*** Entries shown ***
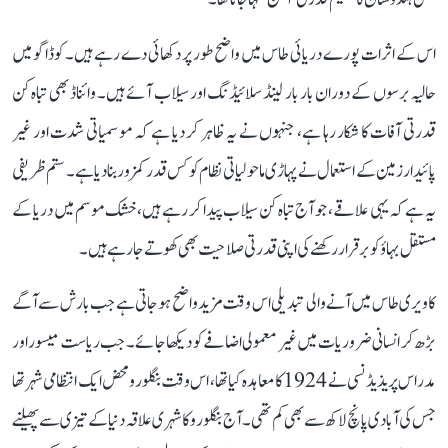
اس کے اثرات پورے دریائی طاس میں واضح طور پر دکھائی دے رہے ہیں۔ کوڈاگو میں
حالیہ برسوں کے دوران بار بار لینڈ سلائیڈنگ اور سیلاب آئے ہیں۔ وائناڈ بھی تباہ کن
قدرتی آفات کا شکار رہا ہے، جنہوں نے یہ ظاہر کر دیا ہے کہ موسمیاتی شدت اور غیر
پائیدار زمین کے استعمال نے پہاڑی ماحولیاتی نظام کو کس قدر کمزور بنا دیا ہے۔ ستم ظریفی
یہ ہے کہ یہی علاقے، جو آج تباہ کن سیلاب پیدا کر رہے ہیں، خشک موسم میں دریا کے
مستقل بہاؤ کو برقرار رکھنے کی اپنی قدرتی صلاحیت بھی کھوتے جا رہے ہیں۔
کاویری طاس میں آنے والی تبدیلی اس وقت مزید واضح ہو جاتی ہے جب بارش سے آگے
بڑھ کر انسانی ضروریات میں غیر معمولی اضافے کو دیکھا جائے۔ جب ریاست میسور اور
مدراس پریذیڈنسی نے 1924 کا معاہدہ کیا تھا، اس وقت بنگلورو محض ایک انتظامی شہر تھا
جس کی آبادی پانچ لاکھ سے بھی کم تھی۔ آج بنگلورو کا شہری علاقہ دنیا کے تیزی سے پھیلنے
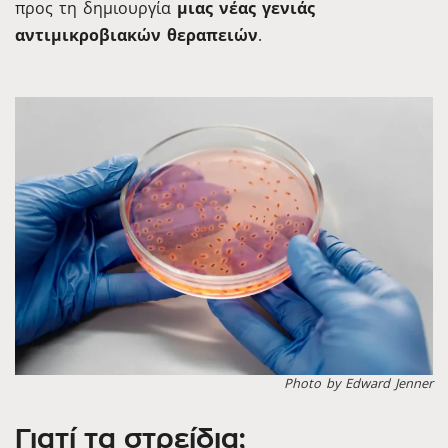
προς τη δημιουργία
μιας νέας γενιάς
αντιμικροβιακών θεραπειών
.
Photo by Edward Jenner
Γιατί τα στρείδια;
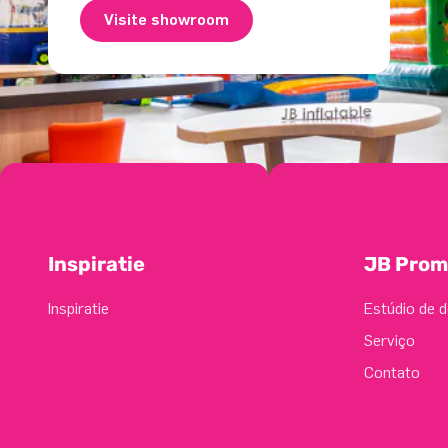
Visite showroom
Inspiratie
JB Prom
Inspiratie
Estúdio de d
Serviço
Contato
*** End of Entries shown ***
▶ **The task**
All of the material above should be copied exactly, minus the pictures.

▶ **Reply to the task**
اس کے اثرات پورے دریائی طاس میں واضح طور پر دکھائی دے رہے ہیں۔ کوڈاگو میں
حالیہ برسوں کے دوران بار بار لینڈ سلائیڈنگ اور سیلاب آئے ہیں۔ وائناڈ بھی تباہ کن
قدرتی آفات کا شکار رہا ہے، جنہوں نے یہ ظاہر کر دیا ہے کہ موسمیاتی شدت اور غیر
پائیدار زمین کے استعمال نے پہاڑی ماحولیاتی نظام کو کس قدر کمزور بنا دیا ہے۔ ستم ظریفی
یہ ہے کہ یہی علاقے، جو آج تباہ کن سیلاب پیدا کر رہے ہیں، خشک موسم میں دریا کے
مستقل بہاؤ کو برقرار رکھنے کی اپنی قدرتی صلاحیت بھی کھوتے جا رہے ہیں۔
کاویری طاس میں آنے والی تبدیلی اس وقت مزید واضح ہو جاتی ہے جب بارش سے آگے
بڑھ کر انسانی ضروریات میں غیر معمولی اضافے کو دیکھا جائے۔ جب ریاست میسور اور
مدراس پریذیڈنسی نے 1924 کا معاہدہ کیا تھا، اس وقت بنگلورو محض ایک انتظامی شہر تھا
جس کی آبادی پانچ لاکھ سے بھی کم تھی۔ آج بنگلورو کا شہری علاقہ دنیا کے تیزی سے پھیلنے
προς τη δημιουργία
μιας νέας γενιάς
αντιμικροβιακών θεραπειών
.
Photo by Edward Jenner
Γιατί τα στρείδια;
Visite showroom
Inspiratie
JB Prom
Inspiratie
Estúdio de d
Serviço
Contato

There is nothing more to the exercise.